Beginning with “madness,” Zero explores the threat of nuclear terrorism. The film chronicles Al-Qaeda’s attempts at securing nuclear material, including highly enriched uranium. We are taught how to buy or steal uranium – a surprisingly easy and affordable feat – as well as how to get it into the United States (also very easy, relatively speaking). Among the most frightening pieces of information here is the remarkable failure rate in catching nuclear thieves and smugglers; usually the only time governments find out that nuclear materials or weapons have been stolen is when they turn up somewhere else.

Moving on to “accident,” Walker examines the various moments in US and world history when weapons have been accidentally dropped, lost or nearly detonated. This chapter is loaded with old news footage describing plane crashes where the vehicles involved were carrying bombs, the sinking of naval war-ships or the flat-out misplacement of missiles. One would think that knowing just one of these instruments could wipe out an entire city would be enough incentive to keep a better eye on them, but apparently that is not the case.

The “miscalculation” chapter is, in my book, the scariest of the three. Here is where we spend the most time dealing with the various moments in which the Cold War began warming up. When tensions are high, as they were and still are with Russia and now China, proper communication is essential. With nuclear weapons constantly ready to be fired at a moment’s notice, misinformation could be catastrophic. The incorrect perception of a threat could result the obliteration of entire populations. An instance is recounted in which a US rocket test off the coast of Iceland was mistaken by Russia as a missile launch. We had told Russian officials that the test would be taking place, but someone forgot to pass along the word to those in charge of declaring nuclear war. The button was on the table, ready to be pressed, but miraculously a “funny feeling” kept then-president Boris Yeltsin from depressing it.

Countdown to Zero is at its most credible when sticking to the facts, exploring history. Conversely, the film is most entertaining when toying with speculation. The fact is what has happened is far less interesting that what almost happened or what could happen in regards to nuclear warfare. Walker insists that the way to ensure worldwide safety is through the gradual destruction of all nuclear weapons. She suggests that disarmament is the only option, and that the possibility of nuclear holocaust is no longer a substantial deterrent.

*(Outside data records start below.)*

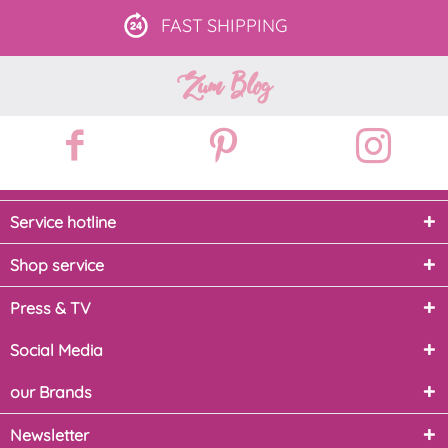
FAST
SHIPPING
Zum Blog
Service hotline
Shop service
Press & TV
Social Media
our Brands
Newsletter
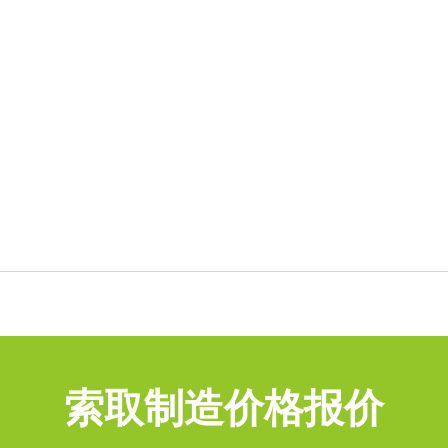
索取制造价格报价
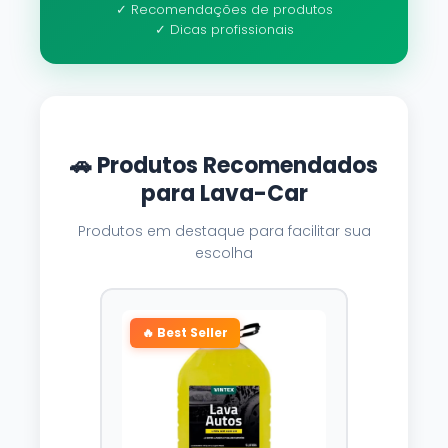
✓ Recomendações de produtos
✓ Dicas profissionais
🚗 Produtos Recomendados
para Lava-Car
Produtos em destaque para facilitar sua
escolha
🔥 Best Seller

Whether or not this is correct can be, and will be, debated for much longer than this film stays on anyone’s radar. Countdown to Zero is a good introduction into the subject and is very watchable, but lacks the cinematic flair that elevates documentaries from good to great. The movie opens with a History Channel logo (a producing partner) which is appropriate because this felt a bit more like a TV special than the type of movie I’d seek out in theatres. Still, Walker succeeds in delivering her message, and Countdown to Zero is an effective piece of journalism.